15.06.1920 Der Harmoniumbauer Louis Moritz Beyer, geboren 1881, gründet in Wiehe (Thüringen) ein Harmoniumbauunternehmen
1920 Im selben Jahr tritt der älteste Sohn Otto, nachdem er in Leipzig gelernt hat, in den Betrieb ein.
1921 Sohn Moritz beginnt im elterlichen Betrieb eine Harmoniumbaulehre.
1928 Übersiedlung nach Westfalen (Vlotho), Zusammenarbeit mit Steinmann
1930 Sohn Franz tritt ebenfalls ins Geschäft ein.
1933 In Brackwede wird ein Haus mit Werkstatt gekauft. Es werden fünf Mitarbeiter beschäftigt.
1945 Firmengründer Louis Moritz stirbt, Sohn Franz fällt im Krieg, die Söhne Otto und Moritz setzen nach ihrer Rückkehr den Instrumentenbau fort.
1956 Moritz' Sohn Friedrich lernt Harmoniumbauer.
1966 Friedrich scheidet aus dem Geschäft aus und beginnt ein Studium.
1968 Erhard, Moritz' jüngster Sohn, beginnt eine Lehre als Klavierbauer in Remscheid, kehrt nach einem Jahr in den elterlichen Betrieb zurück und legt dort
1972 seine Gesellenprüfung als Harmoniumbauer ab.
1974 Erhard arbeitet ein Jahr als Volontär bei der Firma Ibach.

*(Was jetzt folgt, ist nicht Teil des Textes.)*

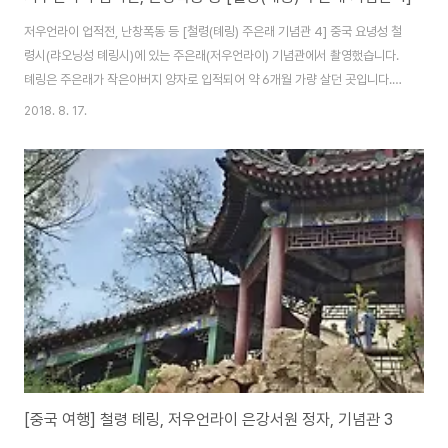
저우언라이 업적전, 난창폭동 등 [철령(톄링) 주은래 기념관 4] 중국 요녕성 철
령시(랴오닝성 톄링시)에 있는 주은래(저우언라이) 기념관에서 촬영했습니다.
톄링은 주은래가 작은아버지 양자로 입적되어 약 6개월 가량 살던 곳입니다.
[역사 위인 저우언라이 업적전] 이곳 은강서원(은풍서원)은 주은래 기념관으로
2018. 8. 17.
여러 주제의 전시관이 별도로 마련되어 있습니다. 저우언라이는 사회주의 사상
가로 국가와 공산당에 기여한 위인으로, 혁명가, 정치가, 군사, 외교에 능통했습
니다. 정치, 군사, 외교, 경제, 전쟁, 과학, 교육, 문화 다방면에 뛰어났고, 주은래
의 영명함, 업적, 사상, 정신, 역사적 소명은 대대손손 중국 인민의 가슴속에 각
인되었습니다. 저우언라이는 19세기말, 내우외한에 시달리던 중국에서 태어났
습니다. 제..
[중국 여행] 철령 톄링, 저우언라이 은강서원 정자, 기념관 3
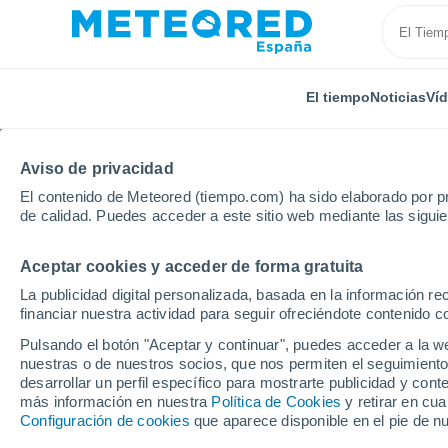
El tiempo
Noticias
Ví
Aviso de privacidad
El contenido de Meteored (tiempo.com) ha sido elaborado por pr
de calidad. Puedes acceder a este sitio web mediante las sigui
Aceptar cookies y acceder de forma gratuita
Inicio
Argelia
Oum el Bouaghi
Mechta Ras el Ha
La publicidad digital personalizada, basada en la información r
financiar nuestra actividad para seguir ofreciéndote contenido c
El Tiempo en Mechta Ra
Pulsando el botón "Aceptar y continuar", puedes acceder a la w
nuestras o de nuestros socios, que nos permiten el seguimiento
11:03
Sábado
desarrollar un perfil específico para mostrarte publicidad y co
más información en nuestra
Política de Cookies
y retirar en cu
Configuración de cookies
que aparece disponible en el pie de n
Soleado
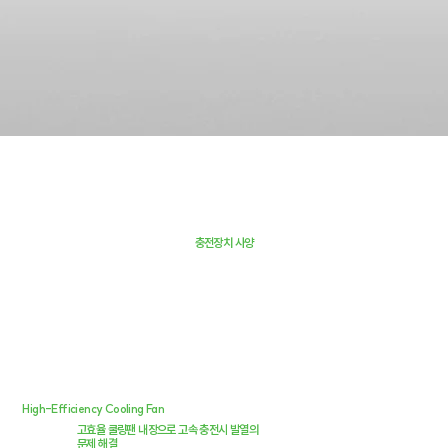
충전장치 사양
High-Efficiency Cooling Fan
고효율 쿨링팬 내장으로 고속 충전시 발열의
문제 해결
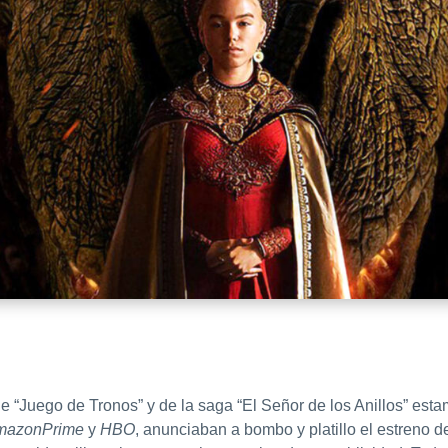
erie “Juego de Tronos” y de la saga “El Señor de los Anillos” e
mazonPrime
y
HBO
, anunciaban a bombo y platillo el estreno d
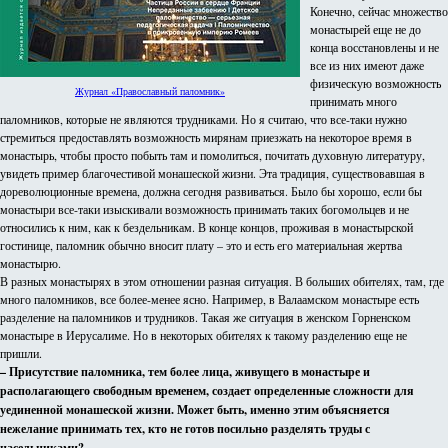
Конечно, сейчас множество
монастырей еще не до
конца восстановлены и не
все из них имеют даже
физическую возможность
Журнал «Православный паломник»
принимать много
паломников, которые не являются трудниками. Но я считаю, что все-таки нужно
стремиться предоставлять возможность мирянам приезжать на некоторое время в
монастырь, чтобы просто побыть там и помолиться, почитать духовную литературу,
увидеть пример благочестивой монашеской жизни. Эта традиция, существовавшая в
дореволюционные времена, должна сегодня развиваться. Было бы хорошо, если бы
монастыри все-таки изыскивали возможность принимать таких богомольцев и не
относились к ним, как к бездельникам. В конце концов, проживая в монастырской
гостинице, паломник обычно вносит плату – это и есть его материальная жертва
монастырю.
В разных монастырях в этом отношении разная ситуация. В больших обителях, там, где
много паломников, все более-менее ясно. Например, в Валаамском монастыре есть
разделение на паломников и трудников. Такая же ситуация в женском Горненском
монастыре в Иерусалиме. Но в некоторых обителях к такому разделению еще не
пришли.
– Присутствие паломника, тем более лица, живущего в монастыре и
располагающего свободным временем, создает определенные сложности для
уединенной монашеской жизни. Может быть, именно этим объясняется
нежелание принимать тех, кто не готов посильно разделять труды с
насельниками?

1975 übernimmt Erhard das Geschäft, wobei der Schwerpunkt nun auf Reparatur und Stimmungen von Klavieren und Flügeln liegt.
1979 Ablegung der Meisterprüfung.
1980 Praktikum bei der Fa. Steinway & Sons.
1994 Moritz Beyer stirbt.
1997 Sebastian, Erhards Sohn, beginnt in 4. Generation eine Instrumentenbaulehre in Bochum.
2001 legt er die Gesellenprüfung als Klavierbauer ab.
2002 Sebastian tritt in das elterliche Geschäft ein.